In the setting of trauma, a hematoma of the spermatic cord can exert mass effect and result in acute pain. The hematoma can have a variable appearance on US depending on its age; acute hematomas will appear echogenic but eventually evolve and become more heterogeneous and hypoechoic as they begin to liquefy and regress. Demonstration of Doppler signal within a suspected hematoma raises concern for either active hemorrhage or an occult neoplasm. Similar to the mass effect exerted by a hematoma, a sufficiently large neoplasm in the inguinal canal, such as a metastasis or sarcoma, can result in pain due to mass effect. Metastases will have a variable appearance by generally appear as a solid lesion which is hypoechoic to the adjacent fat. Differentiation of a metastasis from a hematoma can be usually made by clinical correlation and by identifying internal flow within metastases. Additional uncommon differential considerations for acute scrotal pain include vasculitis, hemorrhage within a tumor, varicocele and acute hydrocele.

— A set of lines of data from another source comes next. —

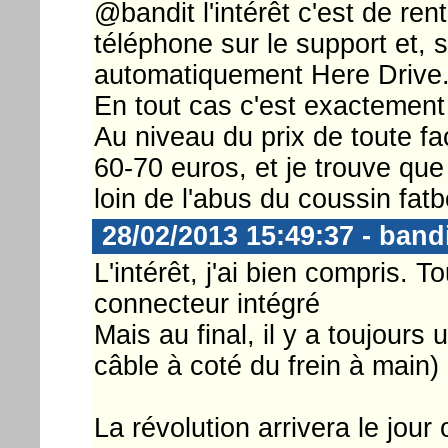
@bandit l'intérêt c'est de ren
téléphone sur le support et, s
automatiquement Here Drive
En tout cas c'est exactement 
Au niveau du prix de toute fa
60-70 euros, et je trouve que 
loin de l'abus du coussin fat
28/02/2013 15:49:37 - band
L'intérêt, j'ai bien compris.
connecteur intégré
Mais au final, il y a toujours
câble à coté du frein à main)
La révolution arrivera le jour 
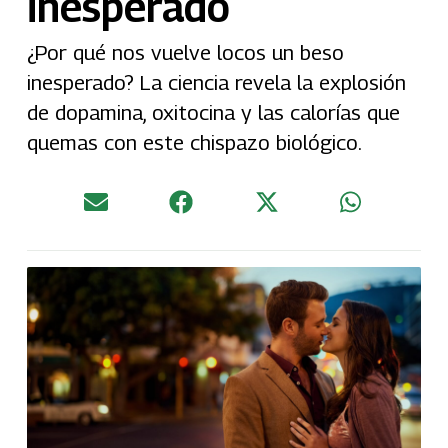
inesperado
¿Por qué nos vuelve locos un beso
inesperado? La ciencia revela la explosión
de dopamina, oxitocina y las calorías que
quemas con este chispazo biológico.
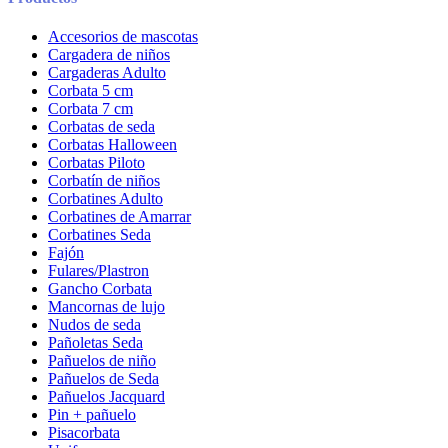
Accesorios de mascotas
Cargadera de niños
Cargaderas Adulto
Corbata 5 cm
Corbata 7 cm
Corbatas de seda
Corbatas Halloween
Corbatas Piloto
Corbatín de niños
Corbatines Adulto
Corbatines de Amarrar
Corbatines Seda
Fajón
Fulares/Plastron
Gancho Corbata
Mancornas de lujo
Nudos de seda
Pañoletas Seda
Pañuelos de niño
Pañuelos de Seda
Pañuelos Jacquard
Pin + pañuelo
Pisacorbata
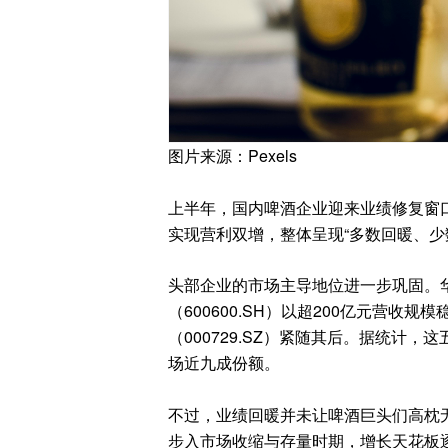
图片来源：Pexels
上半年，国内啤酒企业迎来业绩修复窗
实现营利双增，整体呈现“多数回暖、少
头部企业的市场主导地位进一步巩固。华润啤
（600600.SH）以超200亿元营收规
（000729.SZ）紧随其后。据统计
场近九成份额。
不过，业绩回暖并未让啤酒巨头们高枕
步入市场收缩与存量时期，增长天花板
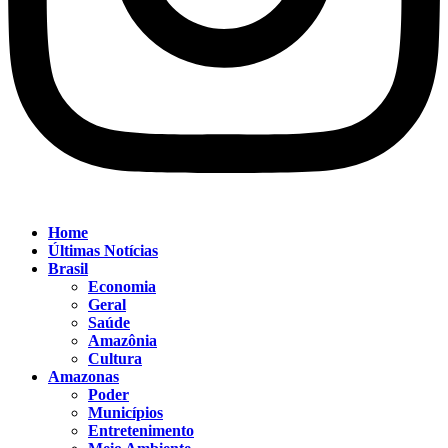
Home
Últimas Notícias
Brasil
Economia
Geral
Saúde
Amazônia
Cultura
Amazonas
Poder
Municípios
Entretenimento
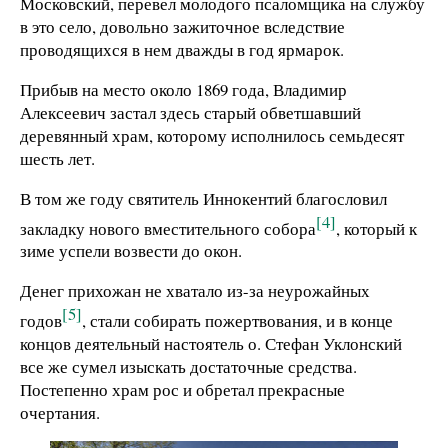
Московский, перевел молодого псаломщика на службу
в это село, довольно зажиточное вследствие
проводящихся в нем дважды в год ярмарок.
Прибыв на место около 1869 года, Владимир
Алексеевич застал здесь старый обветшавший
деревянный храм, которому исполнилось семьдесят
шесть лет.
В том же году святитель Иннокентий благословил
[4]
закладку нового вместительного собора
, который к
зиме успели возвести до окон.
Денег прихожан не хватало из-за неурожайных
[5]
годов
, стали собирать пожертвования, и в конце
концов деятельный настоятель о. Стефан Уклонский
все же сумел изыскать достаточные средства.
Постепенно храм рос и обретал прекрасные
очертания.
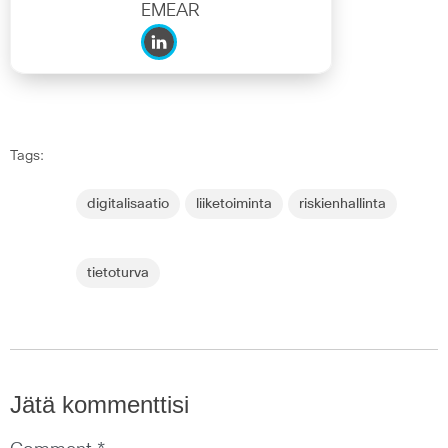
EMEAR
Tags:
digitalisaatio
liiketoiminta
riskienhallinta
tietoturva
Jätä kommenttisi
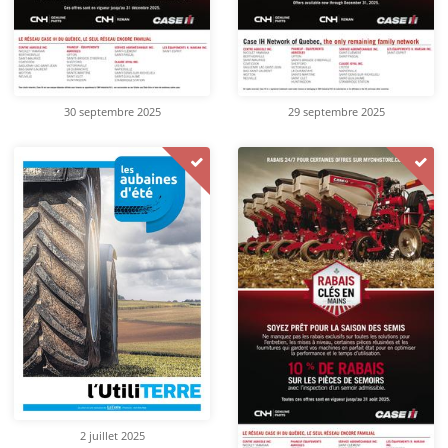
30 septembre 2025
29 septembre 2025
2 juillet 2025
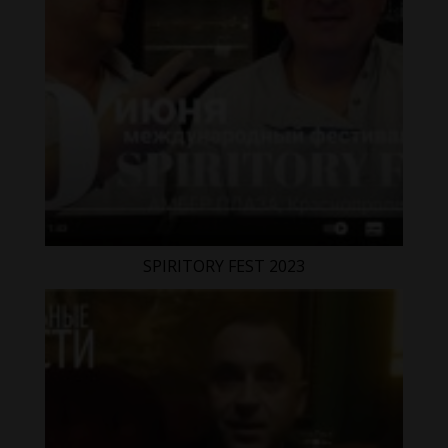
SPIRITORY FEST 2023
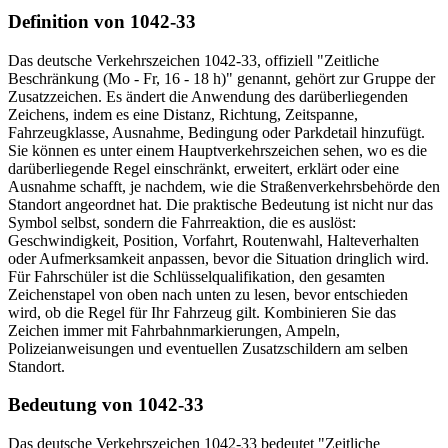
Definition von 1042-33
Das deutsche Verkehrszeichen 1042-33, offiziell "Zeitliche
Beschränkung (Mo - Fr, 16 - 18 h)" genannt, gehört zur Gruppe der
Zusatzzeichen. Es ändert die Anwendung des darüberliegenden
Zeichens, indem es eine Distanz, Richtung, Zeitspanne,
Fahrzeugklasse, Ausnahme, Bedingung oder Parkdetail hinzufügt.
Sie können es unter einem Hauptverkehrszeichen sehen, wo es die
darüberliegende Regel einschränkt, erweitert, erklärt oder eine
Ausnahme schafft, je nachdem, wie die Straßenverkehrsbehörde den
Standort angeordnet hat. Die praktische Bedeutung ist nicht nur das
Symbol selbst, sondern die Fahrreaktion, die es auslöst:
Geschwindigkeit, Position, Vorfahrt, Routenwahl, Halteverhalten
oder Aufmerksamkeit anpassen, bevor die Situation dringlich wird.
Für Fahrschüler ist die Schlüsselqualifikation, den gesamten
Zeichenstapel von oben nach unten zu lesen, bevor entschieden
wird, ob die Regel für Ihr Fahrzeug gilt. Kombinieren Sie das
Zeichen immer mit Fahrbahnmarkierungen, Ampeln,
Polizeianweisungen und eventuellen Zusatzschildern am selben
Standort.
Bedeutung von 1042-33
Das deutsche Verkehrszeichen 1042-33 bedeutet "Zeitliche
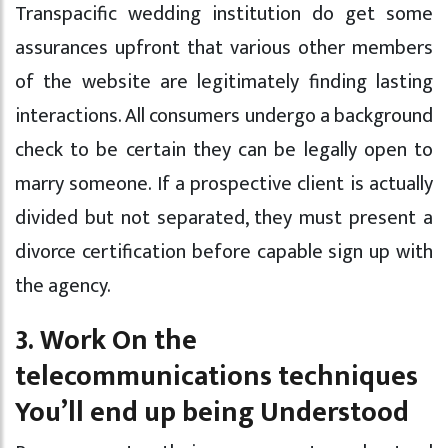
Transpacific wedding institution do get some
assurances upfront that various other members
of the website are legitimately finding lasting
interactions. All consumers undergo a background
check to be certain they can be legally open to
marry someone. If a prospective client is actually
divided but not separated, they must present a
divorce certification before capable sign up with
the agency.
3. Work On the
telecommunications techniques
You’ll end up being Understood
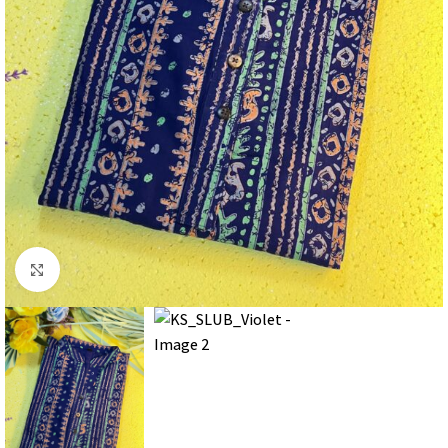
Click to enlarge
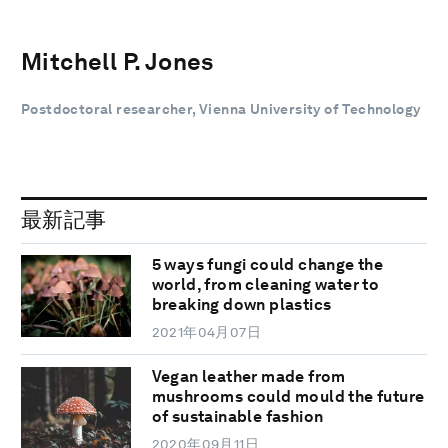
Mitchell P. Jones
Postdoctoral researcher, Vienna University of Technology
最新記事
5 ways fungi could change the
world, from cleaning water to
breaking down plastics
2021年04月07日
Vegan leather made from
mushrooms could mould the future
of sustainable fashion
2020年09月11日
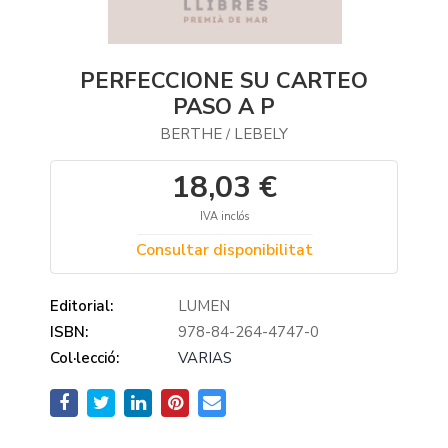
PERFECCIONE SU CARTEO
PASO A P
BERTHE
LEBELY
/
18,03 €
IVA inclós
Consultar disponibilitat
Editorial:
LUMEN
ISBN:
978-84-264-4747-0
Col·lecció:
VARIAS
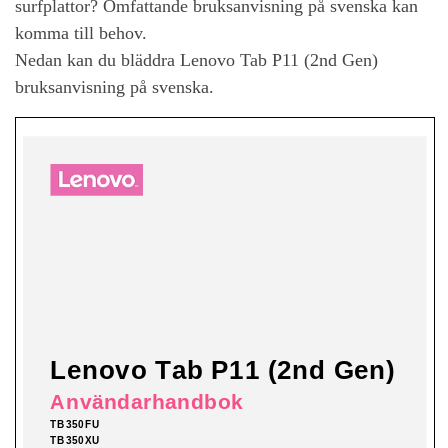
surfplattor? Omfattande bruksanvisning på svenska kan
komma till behov.
Nedan kan du bläddra
Lenovo Tab P11 (2nd Gen)
bruksanvisning på svenska.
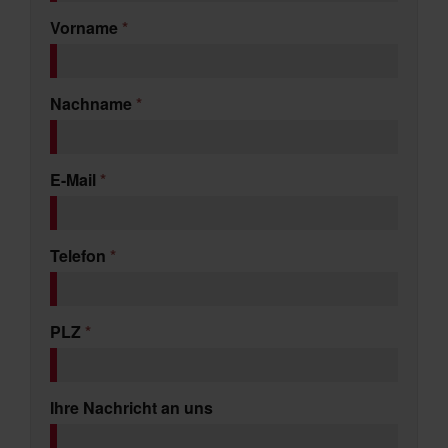
Vorname
*
Nachname
*
E-Mail
*
Telefon
*
PLZ
*
Ihre Nachricht an uns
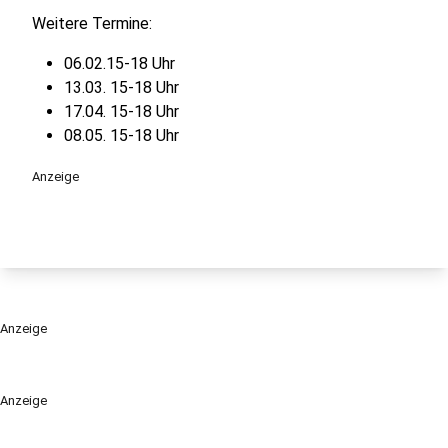
Weitere Termine:
06.02.15-18 Uhr
13.03. 15-18 Uhr
17.04. 15-18 Uhr
08.05. 15-18 Uhr
Anzeige
Anzeige
Anzeige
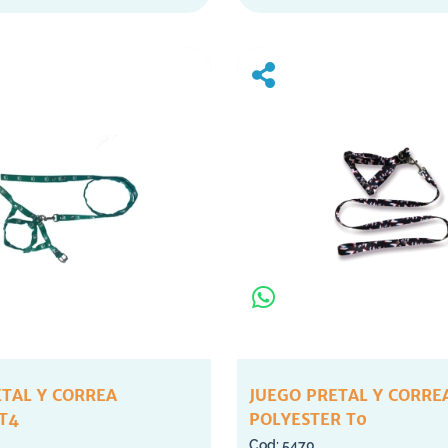
ETAL Y CORREA
JUEGO PRETAL Y CORRE
T4
POLYESTER T0
5470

Figure 12: Inguinal hernia containing small bowel. Longitudinal gray scale image of the superior aspect of the right scrotum and inguinal canal shows an elongated, heterogeneous structure (arrows) extending through the inguinal canal and abutting the upper pole of the testis (T). The elongated structure was diagnosed as small bowel after observing peristalsis during real time imaging.
 
Perineum
The perineal soft tissues may also harbor pathology which results in pain referred to the scrotum. The perineal soft tissues can be subject to cellulitis, abscess or trauma. The US findings of cellulitis are similar to those described earlier. An abscess appears as well-defined fluid collection consisting of a variable degree of internal echogenicity depending on the constituents of its content. The identification of ‘dirty shadowing’ within the soft tissues raises concern for a gas-forming infection and Fournier’s gangrene. Fournier’s gangrene is an emergent condition characterized by a polymicrobial necrotizing infection which is diagnosed with increased frequency in patients suffering from chronic diabetes, advanced age, alcoholism and immunocompromise. Evaluation for Fournier’s gangrene should also be carried out in patients who have vague scrotal region pain and who are experiencing mental status changes or who were obtunded, as they may not be able to properly communicate their discomfort. Perineal trauma is usually better assessed by CT examination. A laceration may be detected on US as a focal soft tissue disruption or area of heterogeneous echogenicity while a hematoma appears as an ill-defined collection of increased echogenicity.
 

Summary

US plays a critical role in the evaluation of numerous pathologic conditions causing scrotal pain. The combination of a high-frequency transducer and application of Doppler analysis allow for detailed evaluation of the scrotal soft tissues, internal contents, adjacent tissues and the degree of vascular perfusion. Correlation to physical examination and clinical history are key supplements to the US evaluation. A thorough US examination will often yield a specific diagnosis and facilitate management of patients presenting with acute scrotal pain.